Le film se joue sur deux tableaux. Le premier se focalisant sur le personnage d’Ophélie qui est enceinte et prévoit d’avorter. Jusque là (dans Mektoub 1), Ophélie allait se marier avec Clément, un militaire envoyé en mission sur le terrain. Elle vivait sa petite histoire avec Tony lui même affairé avec d’autres filles de passage. Mais le tout restait léger. Les frutrations étaient bien présentes, les déceptions aussi, mais l’image globale était au beau fixe. Dans ce nouvel opus, la situation est plus lourde. Il est question d’un acte non anodin et l’on découvre une Ophélie bien moins légère.
Là où le film surprend surtout, c’est sur la seconde intrigue qui implique un réalisateur américain en villégiature dans la région avec sa femme actrice. Tous deux se rendent dans le restaurant familial : celui de la mère de Tony et c’est là que le lien se fait avec la troupe. On cherche à mettre en relation Amine avec ce réal. La rencontre se fait, puis le film prend à un moment une tournure inattendue, qui n’est pas pour me déplaire. Fortement bien ficelée, le réal fait un presque volte-face et déplace totalement l’intrigue, pour aller vers le mélo puis le drame même. Et on le suit.
En fait dans ce nouvel opus, le réel de la vie autour est plus présent, et pesant… L’innocence qui irradiait au coeur même du premier épisode se heurte à des malentendus. On glisse vers un désenchantement. Nous étions alors dans cette bulle d’une humanité grandiose, avec toutes les histoires et les mini drames que la famille, l’amitié et l’amour peuvent engendrer et voilà qu’ici le réel de la vie autour est plus présent, et pesant…

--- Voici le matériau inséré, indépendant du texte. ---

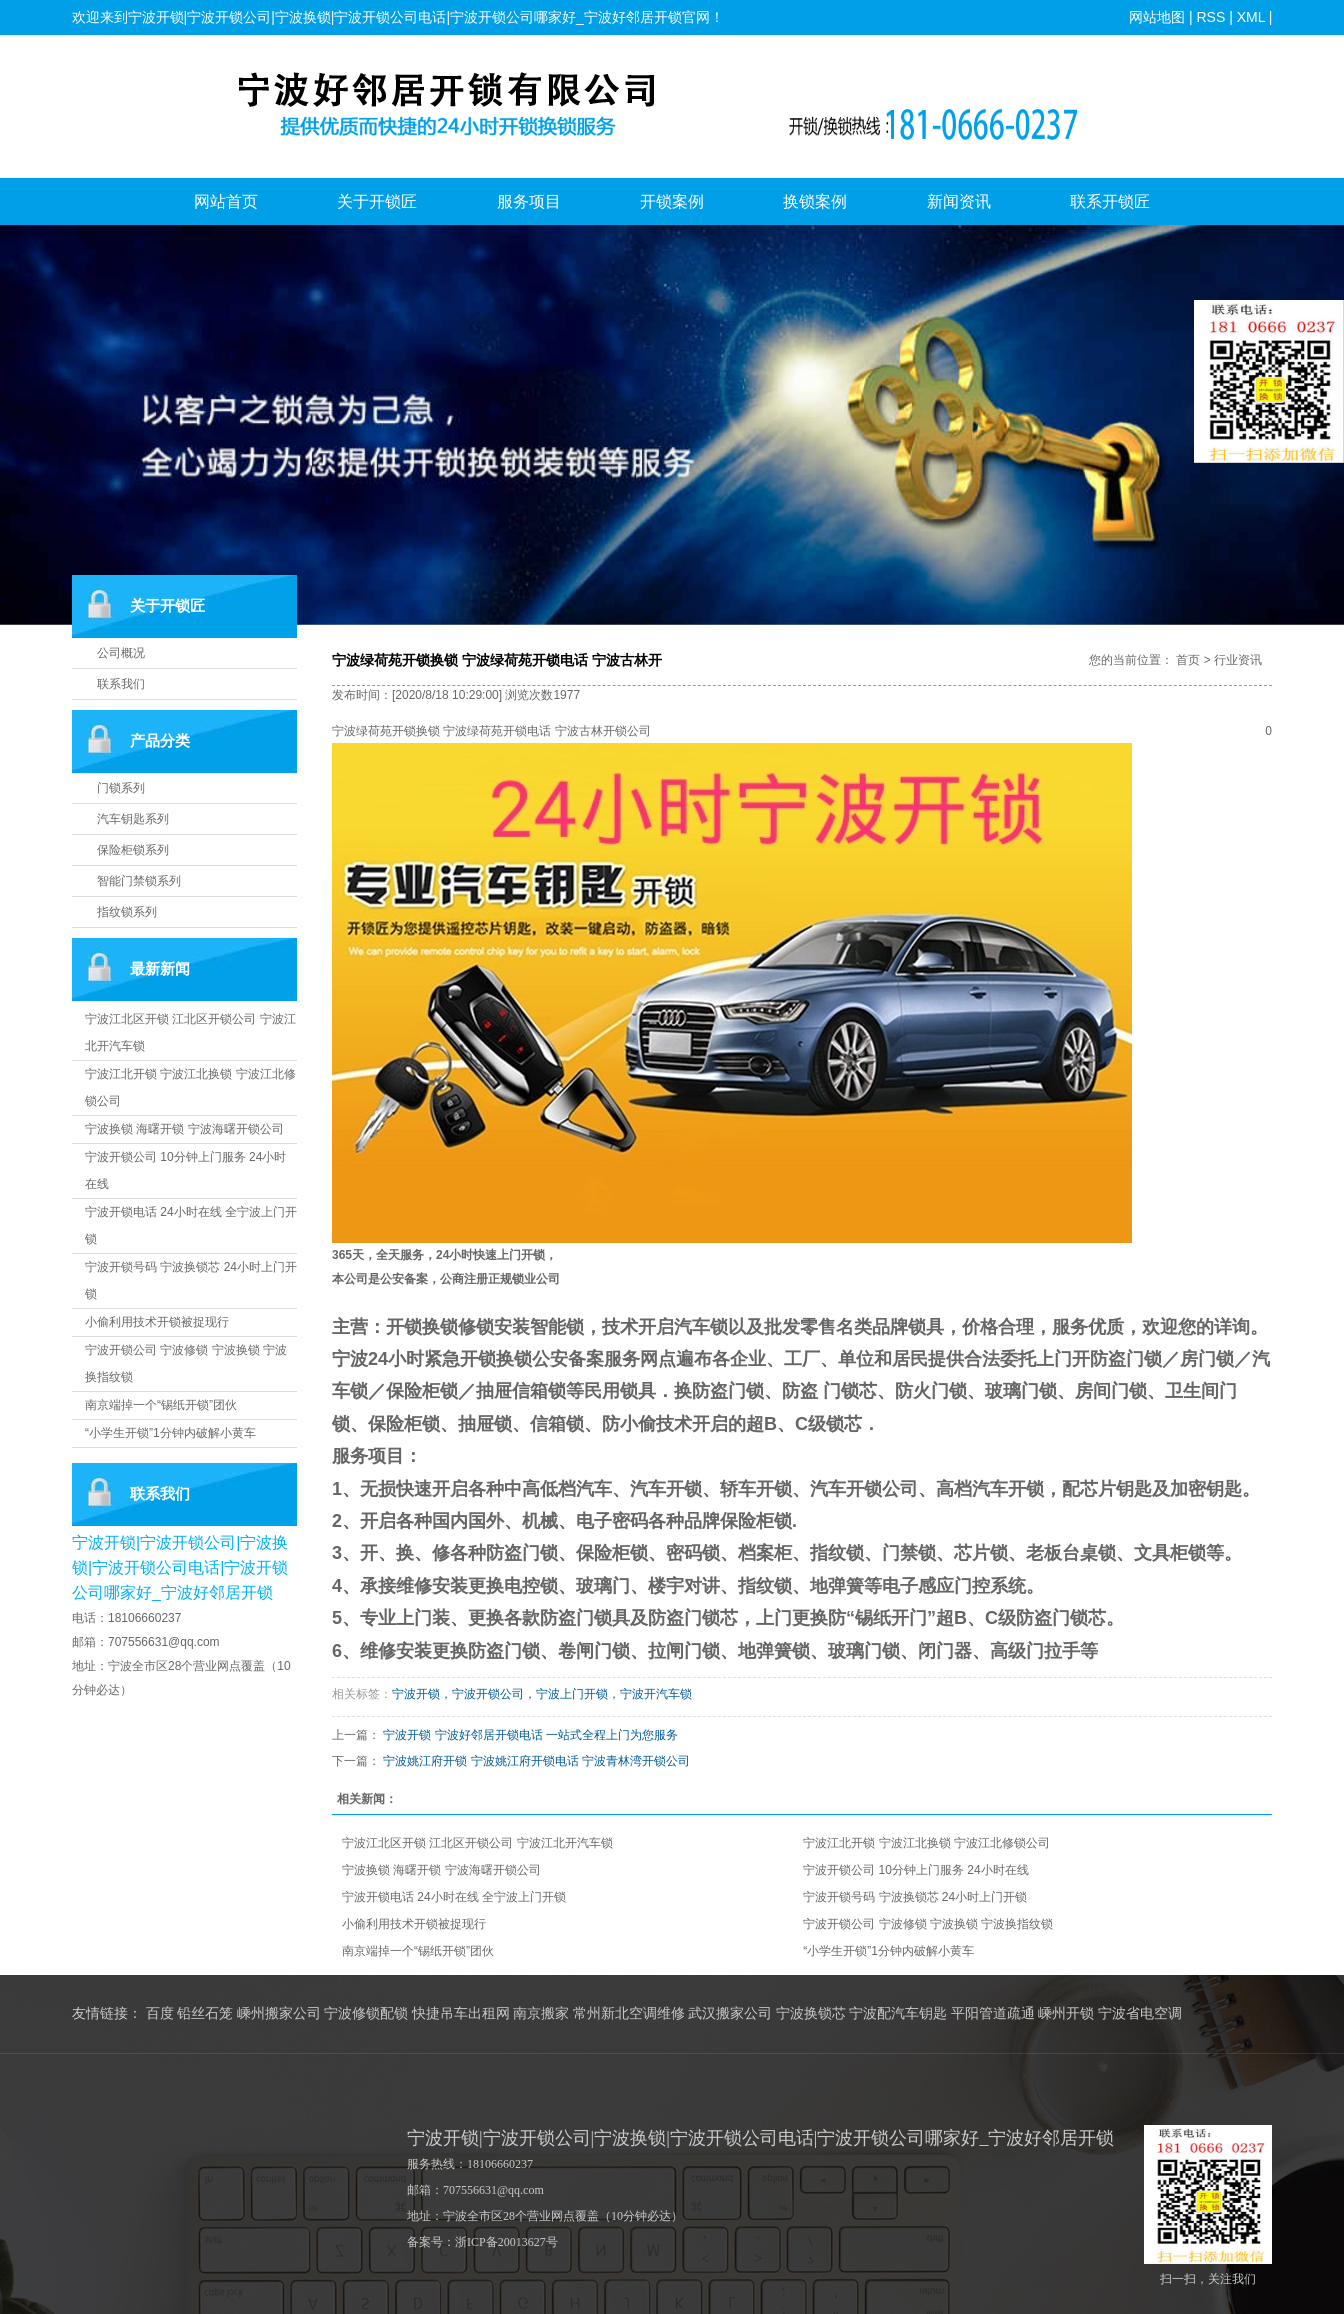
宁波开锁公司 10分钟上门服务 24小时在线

Et je ne sais pas… ça m’atteint…. Car tout vibre si fort chez Kechiche. On peut peut-être lui reprocher bien des choses, mais en tant que spectateurs, pas le fait de nous faire ressentir tout un panel de sensations. Dans ses versions les plus pures.
Ici, ces deux intrigues mêlées permettent tout à la fois de parler de désir, du regard des hommes portés sur les femmes, du dictat que l’on impose au corps de la femme, de féminisme, de voyeurisme… Mais aussi du cinéma. Du chemin, du fossé même qui existe entre l’écriture et la réalisation. Et j’aime que Kechiche, que l’on sent plus réservé du fait sans doute de ces accusations, ose le traitement de ces sujets de fond. A sa façon.

Reste Ophélie Bau, pour moi et plus encore que de délicat et observateur Amine, c’est elle qui fait Mektoub. Sa beauté, son sourire, sa présence, sa peau dorée, ses formes, le naturel avec lequel elle aborde sa vie de femme, ses engagements familiaux à la ferme auprès de son père et de sa sœur, sa force… Elle nous fait don de sa présence tellement vraie !
Un soleil qui réchauffe lorsque l’automne arrive…
Comme j’aimerais laisser passer l’hiver et me dire que nous aurons la résolution et le point final de ces histoires – totalement laissées en suspens ici – une fois le printemps venu ! Mais le cinéma c’est l’art de la mise en tension et en suspens et j’aime aussi que nous restions à jamais avec la vision d’Amine qui court, qui court… On va de l’avant…
La vie est là, elle se poursuit. Kechiche réussit à chaque fois.